The study’s two primary end points were 1) adenomas per colonoscopy (APC), the total number of resected adenomas divided by the total number of colonoscopies, and 2) the true histology rate (THR). The THR is calculated by the proportion of resections with clinically significant histology divided by the total number of resected polyps. 

The investigators found that APC increased significantly, by 27%, with use of the SKOUT CADe device, with an average of one additional adenoma resected for every 4.5 patients examined. The investigators found a total of 562 adenomas in the standard arm and 719 in the CADe group. The APC was 0.83 in the standard arm versus 1.05 in the CADe arm (P=0.002). 

The investigators also found no decrease in THR when using the SKOUT CADe device (71.7% with standard vs. 67.4% with CADe; P<0.001 for noninferiority). 

The SKOUT CADe device demonstrated a 44% relative increase in detection of polyps 5 to 9 mm in size in the proximal colon and a 29% relative increase in detecting these polyps overall. The device also had a higher adenoma detection rate (ADR) than the standard approach, at 47.8% and 43.9%, respectively, but the difference was not significant (P=0.065).

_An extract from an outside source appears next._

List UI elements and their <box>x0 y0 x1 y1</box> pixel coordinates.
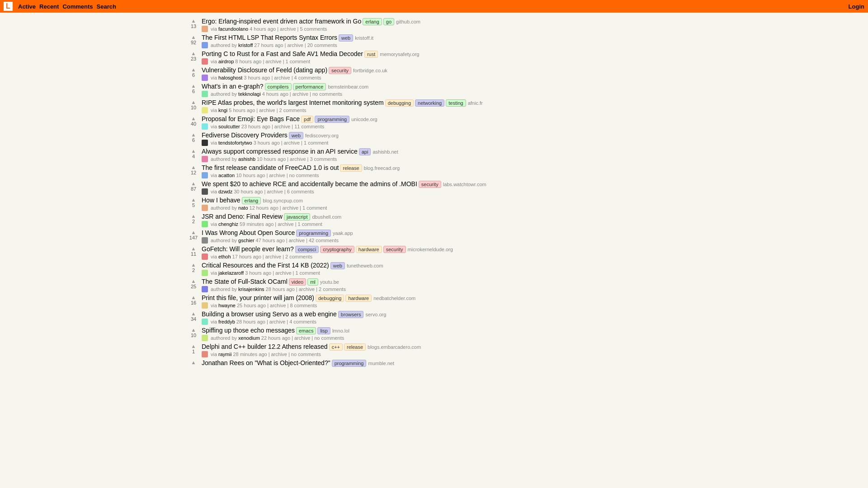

Although ADR is the most recognized indicator of quality colonoscopy, APC is emerging as a significant quality indicator. Aasma Shaukat, MD, MPH, the Robert M. and Mary H. Glickman Professor of Medicine and Gastroenterology at NYU Grossman School of Medicine, in New York City, who has been involved with studies using the CADe device, noted one pitfall of ADR: It can lead to a “one-and-done phenomenon, where the physician doesn’t get credit for finding the extra adenomas” in a given patient.

“Knowing that patients can walk away from their appointment with the confidence that they received a high-quality and detailed colonoscopy is what excites us most about SKOUT’s FDA clearance,” Dr. Shaukat said regarding the recent announcement from the FDA. “Confidence and peace of mind [for] providers and patients alike will allow clinicians to provide stronger recommendations and solutions for their patients.”

—Landon Gray


Dr. Shaukat reported financial relationships with Freenome, Medtronic and Motus GI.